# surf reel question



## yaknfish (Sep 6, 2011)

Hi, all.
I get to go surf fishing a couple times a year. I've got an old Eagle Claw spinning rod, either 9 or 11 feet long (I forget). It came with a cheap  Eagle Claw 7070 reel.The combo has given great service for 10+ years. But the reel is used up. Toast. Gone south. Any recommendations for an economical (<$50), surf  reel?

Thanx!


----------



## deadline34 (Sep 6, 2011)

About three years ago I picked up a Quantum Optix 80 spinning reel for around $30 at a bait shop.  Use it on a 12 ft. surf rod.  Works great.


----------



## savreds (Sep 6, 2011)

I don't know about anyone else but I personally can't think of any reel that is under $50 that will hold up to the salt for any amount of time except for maybe the SaltStriker reels sold by Cabelas and I'm not sure if you can still get one for under $50. I have one that is a few years old and it has held up great. Surf fishing is tough on the reels because of all the salt constantly getting on them.


----------



## oldenred (Sep 6, 2011)

I would recommend something like a Shimano Saragossa. But it is not in your price range. It will however hold up to years and years of heavy saltwater use and has enough drag to handle just about anything you're going to catch off the beach to inclue sharks up to 6-7ft range maybe even bigger depending on your ability. Get an 14 or 18k, they run under $300. If you get that $50 reel you will find yourself replacing it after a few years if not sooner and it will not handle anything of reel size because the drag components are plastic and they melt under any heavy drag.


----------



## jamessig (Sep 6, 2011)

You might look on ebay for some options. Other than the reels mentioned by savreds above, I doubt you'll find any other new reels built for saltwater use in that price range. Even the Saltstrikers start at 49.99 and shipping will run ten bucks or so. 
If you find something on ebay post the manufacturer here and maybe you will get some feedback.


----------



## Dustin Pate (Sep 6, 2011)

What do you want to catch on it? That will help narrow down a size reel choice and we can go from there.


----------



## likestofish (Sep 8, 2011)

You could try to get a Penn 704, they are old reels, but they will last. this summer i caught a 80 pound Tarpon using a 27 dollar 704 greenie i bought off ebay.


----------



## chainshaw (Sep 8, 2011)

I really like the Penn Sargus. You may be able to find a used one on Ebay for around $50. You will probably need a 5000 or bigger.


----------



## mesocollins (Sep 8, 2011)

Offshore Angler Sea Lion. If you're willing to exceed your budget by a small amount, go with the Penn Fierce. Both are extremely reliable reels for the price. The Fierce doesn't weigh as much as the Sea Lion, but I'd say they are pretty comparable.


----------



## yaknfish (Sep 8, 2011)

Dustin,
I want to catch blues and reds and whatever BIG is out there. I end up catching 14-16" sharks. But the appeal of fishing is the anticipation of what you might catch, right?


----------



## yaknfish (Sep 8, 2011)

I was at the Bass Pro Outlet in Macon last Sunday. They had a few Penn Fierces, but the biggest was a 5000 or so. Looked a little small. The Cat Max looked about the right size (and was priced right) but I wasn't sure how it'd hold up to the salt. 
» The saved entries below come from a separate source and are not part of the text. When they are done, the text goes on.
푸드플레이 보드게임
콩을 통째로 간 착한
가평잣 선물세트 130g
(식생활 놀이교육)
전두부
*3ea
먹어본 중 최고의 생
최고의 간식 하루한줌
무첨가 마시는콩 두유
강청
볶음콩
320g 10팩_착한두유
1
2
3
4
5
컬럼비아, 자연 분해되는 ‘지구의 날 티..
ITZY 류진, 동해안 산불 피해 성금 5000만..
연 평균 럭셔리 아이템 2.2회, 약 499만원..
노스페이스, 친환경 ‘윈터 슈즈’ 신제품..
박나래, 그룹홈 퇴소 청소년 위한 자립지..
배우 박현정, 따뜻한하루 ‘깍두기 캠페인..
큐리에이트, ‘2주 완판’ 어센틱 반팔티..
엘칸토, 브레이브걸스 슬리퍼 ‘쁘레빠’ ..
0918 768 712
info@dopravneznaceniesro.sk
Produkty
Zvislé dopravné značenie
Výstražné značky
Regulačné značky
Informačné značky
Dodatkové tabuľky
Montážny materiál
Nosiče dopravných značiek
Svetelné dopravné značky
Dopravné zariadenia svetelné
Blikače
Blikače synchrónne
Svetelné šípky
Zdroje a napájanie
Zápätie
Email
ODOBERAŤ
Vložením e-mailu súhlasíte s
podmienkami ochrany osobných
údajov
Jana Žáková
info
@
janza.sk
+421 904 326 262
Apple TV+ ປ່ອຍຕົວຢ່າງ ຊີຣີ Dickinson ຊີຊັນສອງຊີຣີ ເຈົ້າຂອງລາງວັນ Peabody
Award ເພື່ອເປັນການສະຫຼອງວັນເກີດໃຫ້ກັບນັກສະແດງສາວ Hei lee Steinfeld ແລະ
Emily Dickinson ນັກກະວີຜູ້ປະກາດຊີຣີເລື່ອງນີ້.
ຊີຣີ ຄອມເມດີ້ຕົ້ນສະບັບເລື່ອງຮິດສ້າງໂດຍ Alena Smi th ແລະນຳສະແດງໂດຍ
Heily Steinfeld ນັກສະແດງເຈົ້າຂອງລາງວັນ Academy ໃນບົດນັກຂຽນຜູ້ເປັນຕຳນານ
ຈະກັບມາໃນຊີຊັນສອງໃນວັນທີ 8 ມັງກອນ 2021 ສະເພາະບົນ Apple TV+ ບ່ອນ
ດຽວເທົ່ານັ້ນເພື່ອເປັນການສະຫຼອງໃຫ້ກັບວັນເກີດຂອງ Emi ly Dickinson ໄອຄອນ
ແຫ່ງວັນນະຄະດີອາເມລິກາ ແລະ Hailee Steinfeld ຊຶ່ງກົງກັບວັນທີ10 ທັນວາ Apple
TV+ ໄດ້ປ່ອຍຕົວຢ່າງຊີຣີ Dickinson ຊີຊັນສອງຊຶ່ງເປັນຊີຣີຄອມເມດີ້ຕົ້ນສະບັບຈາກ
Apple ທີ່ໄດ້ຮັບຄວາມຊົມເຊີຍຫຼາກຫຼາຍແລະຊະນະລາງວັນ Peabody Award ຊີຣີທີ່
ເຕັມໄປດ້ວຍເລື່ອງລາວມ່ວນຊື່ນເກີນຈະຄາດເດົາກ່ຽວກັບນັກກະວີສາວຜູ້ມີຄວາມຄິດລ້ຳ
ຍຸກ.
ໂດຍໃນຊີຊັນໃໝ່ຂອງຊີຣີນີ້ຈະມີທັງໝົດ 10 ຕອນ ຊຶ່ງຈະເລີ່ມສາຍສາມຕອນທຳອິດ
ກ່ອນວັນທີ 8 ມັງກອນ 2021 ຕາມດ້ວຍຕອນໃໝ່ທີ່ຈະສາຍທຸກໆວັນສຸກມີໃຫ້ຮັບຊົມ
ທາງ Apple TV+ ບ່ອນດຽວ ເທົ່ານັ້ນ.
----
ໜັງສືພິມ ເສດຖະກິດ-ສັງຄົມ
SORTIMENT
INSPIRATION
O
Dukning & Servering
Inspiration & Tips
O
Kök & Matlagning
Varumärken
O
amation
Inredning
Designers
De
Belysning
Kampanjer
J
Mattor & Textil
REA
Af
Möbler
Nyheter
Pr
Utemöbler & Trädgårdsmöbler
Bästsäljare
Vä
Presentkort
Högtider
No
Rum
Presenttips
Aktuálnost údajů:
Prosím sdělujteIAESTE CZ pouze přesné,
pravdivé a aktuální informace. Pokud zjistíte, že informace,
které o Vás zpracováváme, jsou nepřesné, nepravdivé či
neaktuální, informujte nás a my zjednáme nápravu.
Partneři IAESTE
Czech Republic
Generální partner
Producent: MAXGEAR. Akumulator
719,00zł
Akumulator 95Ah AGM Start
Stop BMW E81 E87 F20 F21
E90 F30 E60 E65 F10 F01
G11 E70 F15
And, I was a little leery of buying a "refurb", when there was a whole shelf of the same reel.


----------



## Dustin Pate (Sep 8, 2011)

If the rod is indeed a 9 foot then I would go with a 4000-5000 model reel (most manufacturers). Okuma makes some good reels in that size frame that won't break the bank. Just for reference, I have a Shimano Stradic 5000 that I have loaded with either 10lb mono or 30/8 braid depending on what I am fishing for. I have caught kings all the way down to trout and never felt under powered. I try to get away with the lightest reel possible to get a better fight and just for comfort.


----------



## mesocollins (Sep 8, 2011)

The refurbs are actually in great condition. They are generally store returns. The shop replaces the broken part/parts and puts it on the shelf at around a %40 discount. The reel is normally in a slightly used condition the same as a reel we've used for a couple months. It's a very good deal, but you can normally get a new reel for near the same price during sales and promotional offers. If you don't feel like waiting for a promotion, pick up a refurb and you won't be disappointed. 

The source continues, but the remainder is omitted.